The 1910s-20s? The geometric patterns could arguably be described as Modernist, and the ovoid form with the collar neck is clean-lined and simple. The scrolling pattern perhaps even recalls metalwork of that period.
The 1930s? The pattern could also be Art Deco, and for those who know Clarice Cliff’s ceramics, the honey glaze fits with that period too.
How about the 1970s? The beige and brown colours, and the modern style of the pattern and the form would certainly fit with that era. The shape is similar to one used by Scheurich, in West Germany, at the time.
Or is it a piece of more modern studio pottery, made 10 or 20 years ago?
It’s none of those. It was made in the last few years of the reign of Queen Victoria.
I fell in love with the looks of this 13.5cm (5.25in) high vase when I saw it on eBay, but it became a must-have when I saw the mark on the base. It was made in Staffordshire by a company called Edge, Malkin & Co. Based in Burslem, the company was founded by Joseph, William, and John Edge and James Malkin in 1870. They primarily produced blue, sepia and brown transfer-printed tableware, in typical Victorian styles. Floral and foliate patterns abound, and included ‘Willow’, ‘Asiatic Pheasants’, and the Chinese-inspired ‘Chang’. No surprise there then. What is a surprise is that the company foundered and then went bankrupt in 1902, and use of the name did not continue. That places this amazingly modern design, titled SCROLL within the mark, as having been firmly produced before 1902.
Looking closer, it becomes even more charming. It doesn’t appear to be entirely transfer-printed, as the colour of the ink varies across each scroll, and from scroll to scroll. They’re also not consistent. It’s the same for band of the tapering lines on the base. But what is most charming is that the band of semi-circles on the neck don’t quite work. There was a gap of a centimetre or two left by the time the decorator had worked around the neck, so he or she carefully filled the gap with a curving form by transfer, printing, or painting with a stencil. As workers were often paid ‘piecemeal’ (so, being paid a sum of money for every piece completed), it was important to finish the pattern off all the way round.

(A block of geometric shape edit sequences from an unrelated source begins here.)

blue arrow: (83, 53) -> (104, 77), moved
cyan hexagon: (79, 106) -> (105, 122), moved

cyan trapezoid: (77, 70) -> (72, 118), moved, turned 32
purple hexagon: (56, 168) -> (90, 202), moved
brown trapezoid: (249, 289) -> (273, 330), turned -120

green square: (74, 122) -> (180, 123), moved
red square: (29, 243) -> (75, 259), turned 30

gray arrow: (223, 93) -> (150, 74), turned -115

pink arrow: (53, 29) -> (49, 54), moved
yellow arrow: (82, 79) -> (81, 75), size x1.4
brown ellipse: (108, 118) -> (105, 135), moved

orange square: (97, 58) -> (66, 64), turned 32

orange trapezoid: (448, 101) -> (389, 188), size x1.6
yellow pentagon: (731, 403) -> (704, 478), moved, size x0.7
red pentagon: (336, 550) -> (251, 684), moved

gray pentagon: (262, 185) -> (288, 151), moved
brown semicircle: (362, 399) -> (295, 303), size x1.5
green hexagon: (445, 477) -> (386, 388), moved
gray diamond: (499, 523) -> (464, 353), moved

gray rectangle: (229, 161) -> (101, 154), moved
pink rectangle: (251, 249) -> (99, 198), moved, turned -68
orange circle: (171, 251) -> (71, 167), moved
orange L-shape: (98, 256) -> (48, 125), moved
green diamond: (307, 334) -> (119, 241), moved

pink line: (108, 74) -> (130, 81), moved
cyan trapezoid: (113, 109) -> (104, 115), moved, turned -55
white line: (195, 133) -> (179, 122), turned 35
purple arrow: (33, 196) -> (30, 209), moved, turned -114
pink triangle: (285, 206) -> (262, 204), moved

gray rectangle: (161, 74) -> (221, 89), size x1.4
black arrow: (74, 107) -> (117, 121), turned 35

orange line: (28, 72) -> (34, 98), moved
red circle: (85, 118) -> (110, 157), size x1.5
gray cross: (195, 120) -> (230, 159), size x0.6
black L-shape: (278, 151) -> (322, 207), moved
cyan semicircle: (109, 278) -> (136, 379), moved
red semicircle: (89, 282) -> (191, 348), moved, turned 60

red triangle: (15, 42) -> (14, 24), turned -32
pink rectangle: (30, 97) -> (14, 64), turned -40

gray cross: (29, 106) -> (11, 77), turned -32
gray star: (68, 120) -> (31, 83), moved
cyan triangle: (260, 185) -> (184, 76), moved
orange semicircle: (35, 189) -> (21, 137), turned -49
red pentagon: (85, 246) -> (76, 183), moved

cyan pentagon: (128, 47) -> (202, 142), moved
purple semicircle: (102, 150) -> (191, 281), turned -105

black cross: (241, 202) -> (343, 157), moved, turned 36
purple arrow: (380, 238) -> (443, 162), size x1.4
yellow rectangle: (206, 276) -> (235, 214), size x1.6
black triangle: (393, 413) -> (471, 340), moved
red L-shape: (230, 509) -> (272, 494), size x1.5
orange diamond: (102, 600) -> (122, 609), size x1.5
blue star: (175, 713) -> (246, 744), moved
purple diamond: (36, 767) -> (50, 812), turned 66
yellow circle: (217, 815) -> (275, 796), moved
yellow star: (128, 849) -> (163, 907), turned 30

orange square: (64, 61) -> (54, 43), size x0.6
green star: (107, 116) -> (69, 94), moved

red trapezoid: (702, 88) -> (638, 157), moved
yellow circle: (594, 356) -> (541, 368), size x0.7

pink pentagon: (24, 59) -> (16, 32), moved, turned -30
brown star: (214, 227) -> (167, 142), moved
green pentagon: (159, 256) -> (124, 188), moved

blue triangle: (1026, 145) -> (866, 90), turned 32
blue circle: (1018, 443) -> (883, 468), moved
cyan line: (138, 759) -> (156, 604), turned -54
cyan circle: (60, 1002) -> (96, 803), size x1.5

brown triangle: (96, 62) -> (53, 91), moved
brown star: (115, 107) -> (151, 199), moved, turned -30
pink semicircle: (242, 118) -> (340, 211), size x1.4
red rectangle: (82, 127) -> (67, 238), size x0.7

Characterful imperfections apart – can you imagine how this vase must have looked to Victorian eyes? Eyes used to the frill and fuss and detailed, decadent decoration of High Victorian styles. It must have seemed incredibly fresh and new – and progressive and modern. It’s often that said that good design endures across the ages. Do I think that this design does that? Yes. Do I think it’s a good design? Most certainly, yes.